» WHAT IS EXPECTED
Below is a listing; print exactly its lines from the one containing "Mapa strony" down to the one containing "الْبِرِّ وَالتَّقْوَىٰ ۖ", both inclusive, with every picture left out.

» SUPPLIED ENTRIES
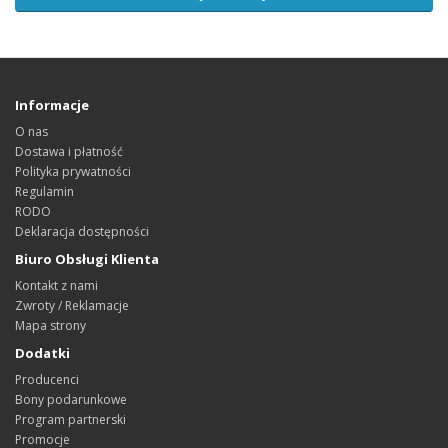
Informacje
O nas
Dostawa i płatność
Polityka prywatności
Regulamin
RODO
Deklaracja dostępności
Biuro Obsługi Klienta
Kontakt z nami
Zwroty / Reklamacje
Mapa strony
Dodatki
Producenci
Bony podarunkowe
Program partnerski
Promocje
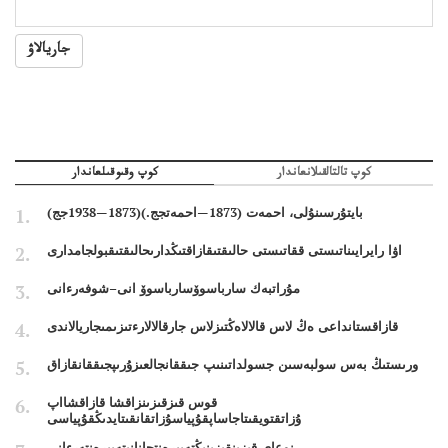
جاريالاۋ
كوپ تالتالقىلانعاندار
كوپ وقىوقىلعاندار
بايتۇرسىنۇلى، احمەت (1873—احمەتجج.)(1873—1938جج)
اۋا رايرايىناتىستى ققاتىستى حالىقتىقازاقتىڭدارىحالىقتىقبولجامدارى
مۇراتبەك سارباسوۆسارباسوۆ انى–شوفەرءانى
قازاقستانداعى ەڭ لاس قالالاەڭتىزلاس جارقالالارءتىزىمىجاريالاندى
ورىستىڭ بەس سولبەسىن جسولداتىنىپ جىققانجالعىزۇرىپجىققانقازاق
قوس قىزقىزىنزاقشا قازاقشااپ
ۇزاتقتويقىتاجاساپقۇپياسۇزاتقانقىتايدىڭقۇپياسى
نوعاي قىزىنقىزىنىڭتەبىرەنتجانانىتەبىرەنتەرءانى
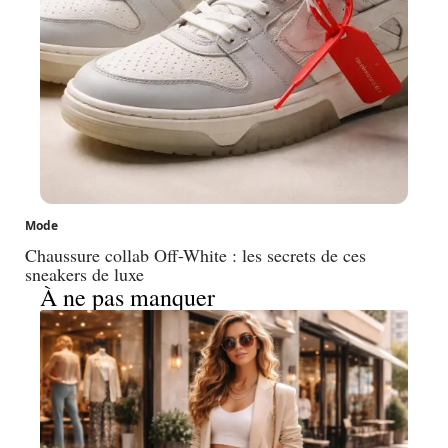
Mode
Chaussure collab Off-White : les secrets de ces
sneakers de luxe
À ne pas manquer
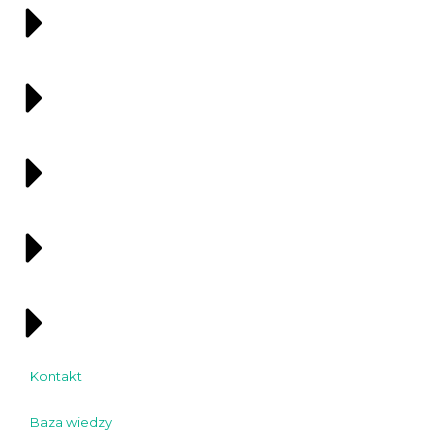
Kontakt
Baza wiedzy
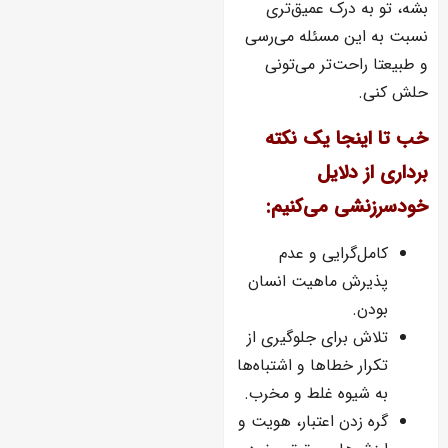
بشه، تو به درک عمیق‌تری
نسبت به این مسئله می‌رسی
و طبیعتا راحت‌تر می‌تونی
حلش کنی.
خب تا اینجا یک نکته
برداری از دلایل
خودسرزنشی می‌کنیم:
کامل‌گرایی و عدم
پذیرش ماهیت انسان
بودن.
تلاش برای جلوگیری از
تکرار خطاها و اشتباه‌ها
به شیوه غلط و مخرب.
گره زدن اعتبار، هویت و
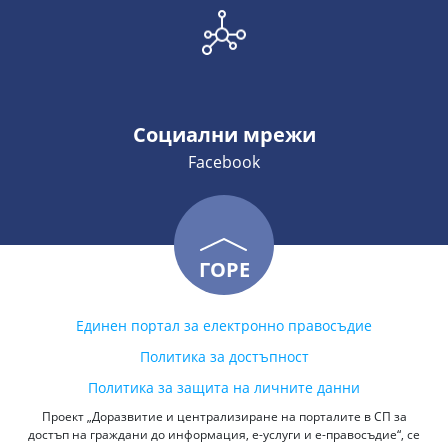
Социални мрежи
Facebook
ГОРЕ
Единен портал за електронно правосъдие
Политика за достъпност
Политика за защита на личните данни
Проект „Доразвитие и централизиране на порталите в СП за
достъп на граждани до информация, е-услуги и е-правосъдие“, се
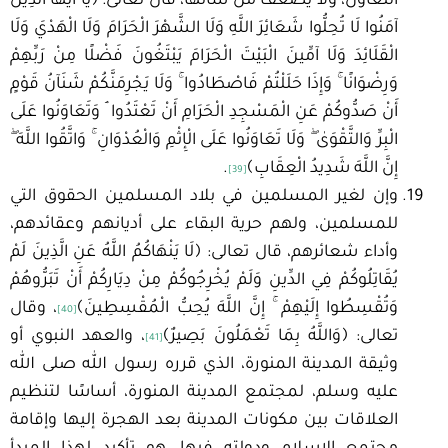
التعاون، ولا يضعف من شأنها، قال تعالى: ﴿يَا أَيُّهَا الَّذِينَ
آمَنُوا لَا تُحِلُّوا شَعَائِرَ اللَّهِ وَلَا الشَّهْرَ الْحَرَامَ وَلَا الْهَدْيَ وَلَا
الْقَلَائِدَ وَلَا آمِّينَ الْبَيْتَ الْحَرَامَ يَبْتَغُونَ فَضْلًا مِنْ رَبِّهِمْ
وَرِضْوَانًا ۚ وَإِذَا حَلَلْتُمْ فَاصْطَادُوا ۚ وَلَا يَجْرِمَنَّكُمْ شَنَآنُ قَوْمٍ
أَنْ صَدُّوكُمْ عَنِ الْمَسْجِدِ الْحَرَامِ أَنْ تَعْتَدُوا ۘ وَتَعَاوَنُوا عَلَى
الْبِرِّ وَالتَّقْوَىٰ ۖ وَلَا تَعَاوَنُوا عَلَى الْإِثْمِ وَالْعُدْوَانِ ۚ وَاتَّقُوا اللَّهَ ۖ
إِنَّ اللَّهَ شَدِيدُ الْعِقَابِ﴾
.
[39]
وإن لغير المسلمين في بلاد المسلمين الحقوق التي
للمسلمين، ولهم حرية البقاء على أديانهم وعقائدهم،
وأداء شعائرهم، قال تعالى: ﴿لَا يَنْهَاكُمُ اللَّهُ عَنِ الَّذِينَ لَمْ
يُقَاتِلُوكُمْ فِي الدِّينِ وَلَمْ يُخْرِجُوكُمْ مِنْ دِيَارِكُمْ أَنْ تَبَرُّوهُمْ
وَتُقْسِطُوا إِلَيْهِمْ ۚ إِنَّ اللَّهَ يُحِبُّ الْمُقْسِطِينَ﴾
، وقال
[40]
تعالى: ﴿وَاللَّهُ بِمَا تَعْمَلُونَ بَصِيرٌ﴾
، والعهد النبوي أو
[41]
وثيقة المدينة المنورة، الذي قرره رسول الله صلى الله
عليه وسلم، لمجتمع المدينة المنورة، أساسًا لتنظيم
العلاقات بين مكونات المدينة بعد الهجرة إليها وإقامة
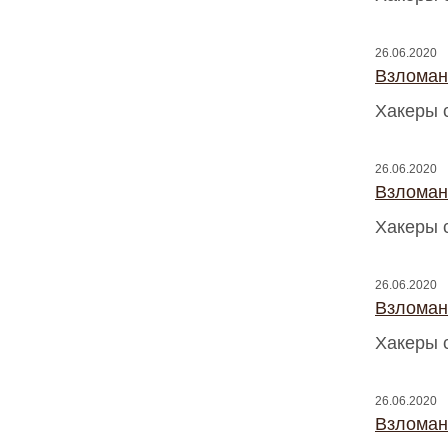
26.06.2020
Взломан
Хакеры 
26.06.2020
Взломан
Хакеры 
26.06.2020
Взломан
Хакеры 
26.06.2020
Взломан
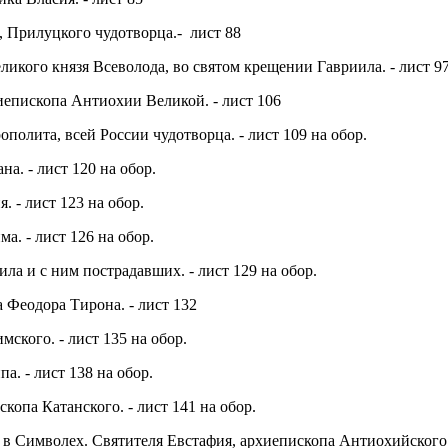
 Прилуцкого чудотворца.- лист 88
ликого князя Всеволода, во святом крещении Гавриила. - лист 97
иепископа Антиохии Великой. - лист 106
полита, всей России чудотворца. - лист 109 на обор.
а. - лист 120 на обор.
 - лист 123 на обор.
а. - лист 126 на обор.
а и с ним пострадавших. - лист 129 на обор.
 Феодора Тирона. - лист 132
мского. - лист 135 на обор.
а. - лист 138 на обор.
копа Катанского. - лист 141 на обор.
в Символех. Святителя Евстафия, архиепископа Антиохийского. 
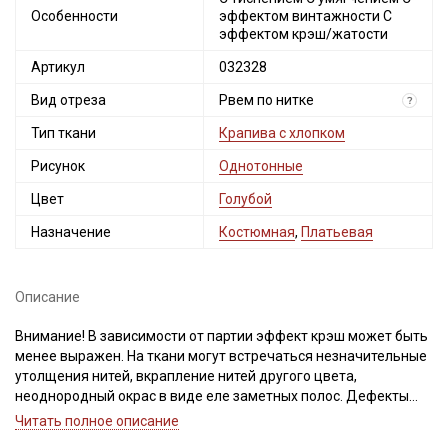
Особенности
эффектом винтажности С
эффектом крэш/жатости
Артикул
032328
Вид отреза
Рвем по нитке
?
Тип ткани
Крапива с хлопком
Рисунок
Однотонные
Цвет
Голубой
Назначение
Костюмная
,
Платьевая
Описание
Внимание! В зависимости от партии эффект крэш может быть
менее выражен. На ткани могут встречаться незначительные
утолщения нитей, вкрапление нитей другого цвета,
неоднородный окрас в виде еле заметных полос. Дефекты
вдоль кромки на расстоянии до 5см от края браком не
Читать полное описание
являются. Ширина ткани ±2см.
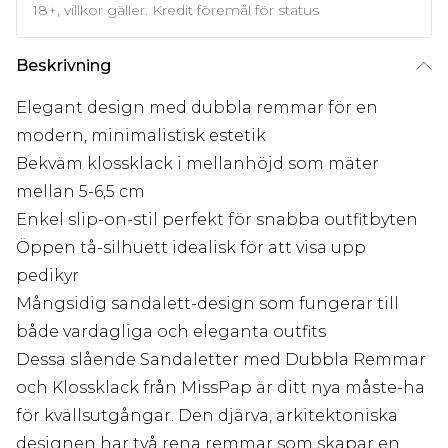
18+, villkor gäller. Kredit föremål för status
Beskrivning
Elegant design med dubbla remmar för en
modern, minimalistisk estetik
Bekväm klossklack i mellanhöjd som mäter
mellan 5-6,5 cm
Enkel slip-on-stil perfekt för snabba outfitbyten
Öppen tå-silhuett idealisk för att visa upp
pedikyr
Mångsidig sandalett-design som fungerar till
både vardagliga och eleganta outfits
Dessa slående Sandaletter med Dubbla Remmar
och Klossklack från MissPap är ditt nya måste-ha
för kvällsutgångar. Den djärva, arkitektoniska
designen har två rena remmar som skapar en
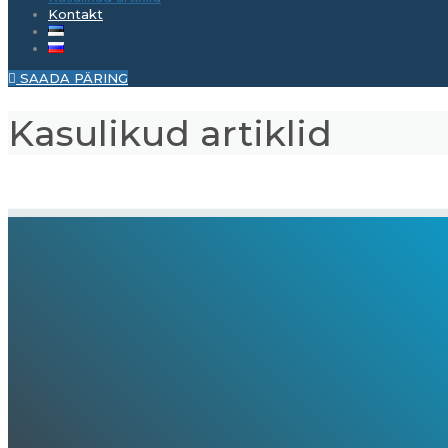
Kontakt
SAADA PÄRING
Kasulikud artiklid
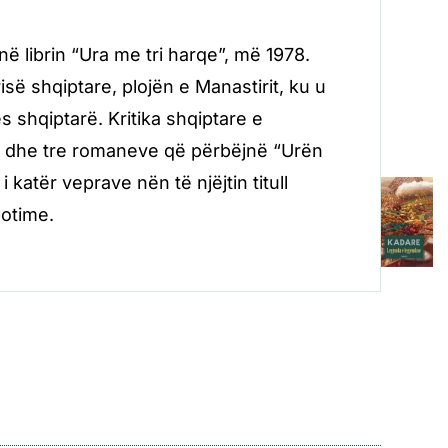
në librin “Ura me tri harqe”, më 1978.
isë shqiptare, plojën e Manastirit, ku u
 shqiptarë. Kritika shqiptare e
re dhe tre romaneve që përbëjnë “Urën
 katër veprave nën të njëjtin titull
otime.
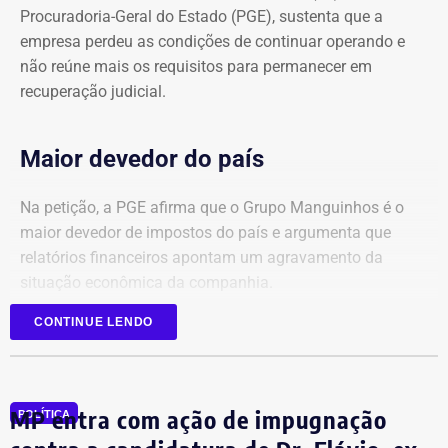
Procuradoria-Geral do Estado (PGE), sustenta que a
empresa perdeu as condições de continuar operando e
não reúne mais os requisitos para permanecer em
recuperação judicial.
Maior devedor do país
Na petição, a PGE afirma que o Grupo Manguinhos é o
maior devedor de impostos do país e argumenta que
relatórios financeiros apontam um agravamento da
situação econômica da companhia.
CONTINUE LENDO
Segundo o órgão, após registrar faturamento superior a
R$ 1 bilhão por mês em 2025, a empresa sofreu uma
queda contínua nas receitas, chegando a faturamento
praticamente zero no início de 2026.
MP entra com ação de impugnação
POLÍTICA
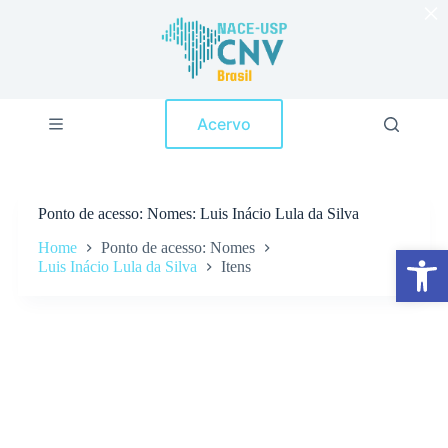
×
P
u
l
a
r
p
Acervo
a
r
a
o
c
Ponto de acesso
Nomes: Luis Inácio Lula da Silva
o
n
Home
Ponto de acesso: Nomes
Abrir a barra de ferramentas
t
Luis Inácio Lula da Silva
Itens
e
ú
d
o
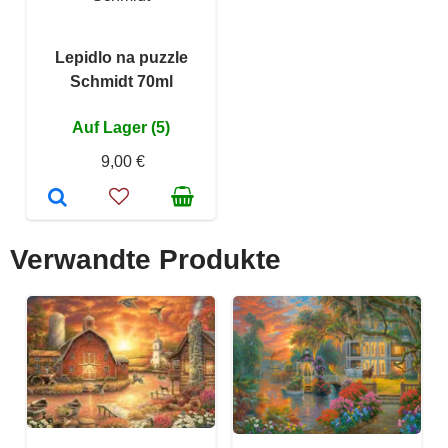
Lepidlo na puzzle
Schmidt 70ml
Auf Lager (5)
9,00 €
Verwandte Produkte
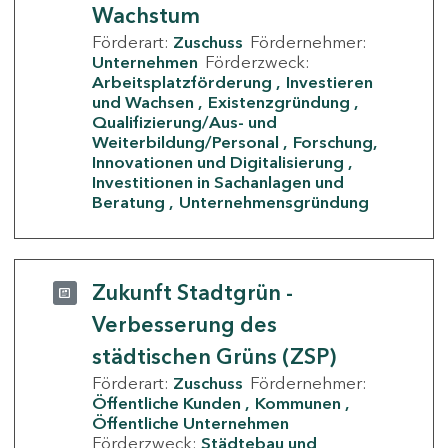
Wachstum
Förderart:
Zuschuss
Fördernehmer:
Unternehmen
Förderzweck:
Arbeitsplatzförderung
Investieren
und Wachsen
Existenzgründung
Qualifizierung/Aus- und
Weiterbildung/Personal
Forschung,
Innovationen und Digitalisierung
Investitionen in Sachanlagen und
Beratung
Unternehmensgründung
Zukunft Stadtgrün -
Verbesserung des
städtischen Grüns (ZSP)
Förderart:
Zuschuss
Fördernehmer:
Öffentliche Kunden
Kommunen
Öffentliche Unternehmen
Förderzweck:
Städtebau und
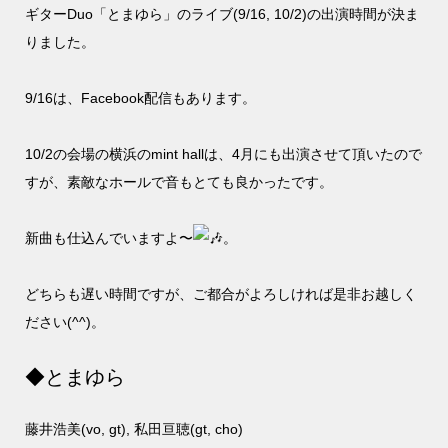
ギターDuo「とまゆら」のライブ(9/16, 10/2)の出演時間が決ま
りました。
9/16は、Facebook配信もあります。
10/2の会場の横浜のmint hallは、4月にも出演させて頂いたので
すが、素敵なホールで音もとても良かったです。
新曲も仕込んでいますよ〜
。
どちらも遅い時間ですが、ご都合がよろしければ是非お越しく
ださい(^^)。
◆とまゆら
藤井浩美(vo, gt), 私田亘聴(gt, cho)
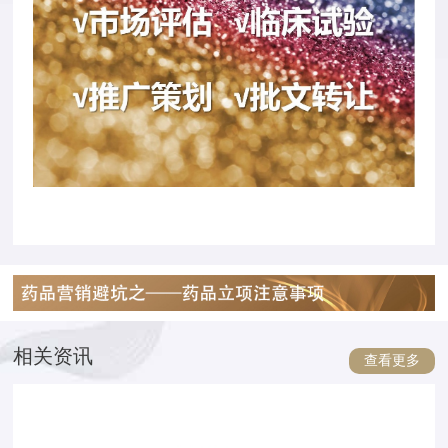
相关资讯
查看更多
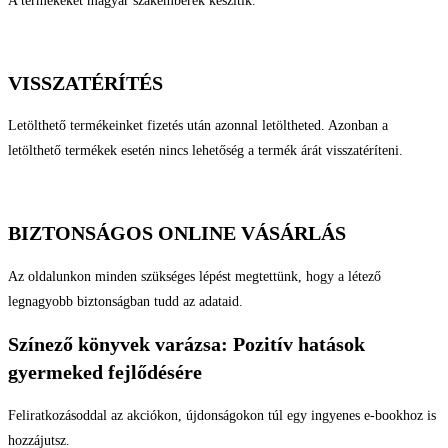
A termékeket magyar szakemberek készítik.
VISSZATÉRÍTÉS
Letölthető termékeinket fizetés után azonnal letöltheted. Azonban a
letölthető termékek esetén nincs lehetőség a termék árát visszatéríteni.
BIZTONSÁGOS ONLINE VÁSÁRLÁS
Az oldalunkon minden szükséges lépést megtettünk, hogy a létező
legnagyobb biztonságban tudd az adataid.
Színező könyvek varázsa: Pozitív hatások
gyermeked fejlődésére
Feliratkozásoddal az akciókon, újdonságokon túl egy ingyenes e-bookhoz is
hozzájutsz.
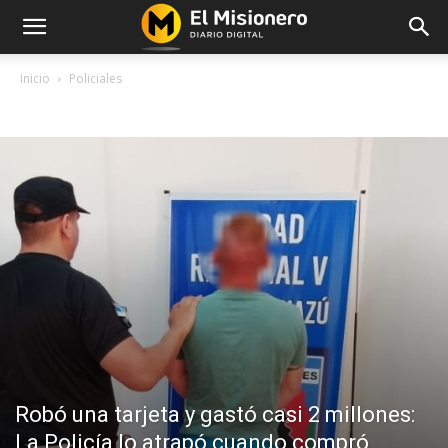
Inicio
Policiales
POLICIALES
Robó una tarjeta y gastó casi 2 millones:
La Policía lo atrapó cuando compró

» RESULT OF THE EXERCISE
Mapa strony
Dodatki
Producenci
Bony podarunkowe
Program partnerski
Promocje
جاريالاۋ
كوپ تالتالقىلانعاندار
كوپ وقىوقىلعاندار
بايتۇرسىنۇلى، احمەت (1873—احمەتجج.)(1873—1938جج)
اۋا رايرايىناتىستى ققاتىستى حالىقتىقازاقتىڭدارىحالىقتىقبولجامدارى
مۇراتبەك سارباسوۆسارباسوۆ انى–شوفەرءانى
قازاقستانداعى ەڭ لاس قالالاەڭتىزلاس جارقالالارءتىزىمىجاريالاندى
ورىستىڭ بەس سولبەسىن جسولداتىنىپ جىققانجالعىزۇرىپجىققانقازاق
قوس قىزقىزىنزاقشا قازاقشااپ
ۇزاتقتويقىتاجاساپقۇپياسۇزاتقانقىتايدىڭقۇپياسى
نوعاي قىزىنقىزىنىڭتەبىرەنتجانانىتەبىرەنتەرءانى
Mode
Chaussure collab Off-White : les secrets de ces
sneakers de luxe
À ne pas manquer
Kontakt
Baza wiedzy
بشه، تو به درک عمیق‌تری
نسبت به این مسئله می‌رسی
و طبیعتا راحت‌تر می‌تونی
حلش کنی.
خب تا اینجا یک نکته
برداری از دلایل
خودسرزنشی می‌کنیم:
کامل‌گرایی و عدم
پذیرش ماهیت انسان
بودن.
تلاش برای جلوگیری از
تکرار خطاها و اشتباه‌ها
به شیوه غلط و مخرب.
گره زدن اعتبار، هویت و
Социални мрежи
Facebook
ГОРЕ
Единен портал за електронно правосъдие
Политика за достъпност
Политика за защита на личните данни
Проект „Доразвитие и централизиране на порталите в СП за
достъп на граждани до информация, е-услуги и е-правосъдие“, се
التعاون، ولا يضعف من شأنها، قال تعالى: ﴿يَا أَيُّهَا الَّذِينَ
آمَنُوا لَا تُحِلُّوا شَعَائِرَ اللَّهِ وَلَا الشَّهْرَ الْحَرَامَ وَلَا الْهَدْيَ وَلَا
الْقَلَائِدَ وَلَا آمِّينَ الْبَيْتَ الْحَرَامَ يَبْتَغُونَ فَضْلًا مِنْ رَبِّهِمْ
وَرِضْوَانًا ۚ وَإِذَا حَلَلْتُمْ فَاصْطَادُوا ۚ وَلَا يَجْرِمَنَّكُمْ شَنَآنُ قَوْمٍ
أَنْ صَدُّوكُمْ عَنِ الْمَسْجِدِ الْحَرَامِ أَنْ تَعْتَدُوا ۘ وَتَعَاوَنُوا عَلَى
الْبِرِّ وَالتَّقْوَىٰ ۖ وَلَا تَعَاوَنُوا عَلَى الْإِثْمِ وَالْعُدْوَانِ ۚ وَاتَّقُوا اللَّهَ ۖ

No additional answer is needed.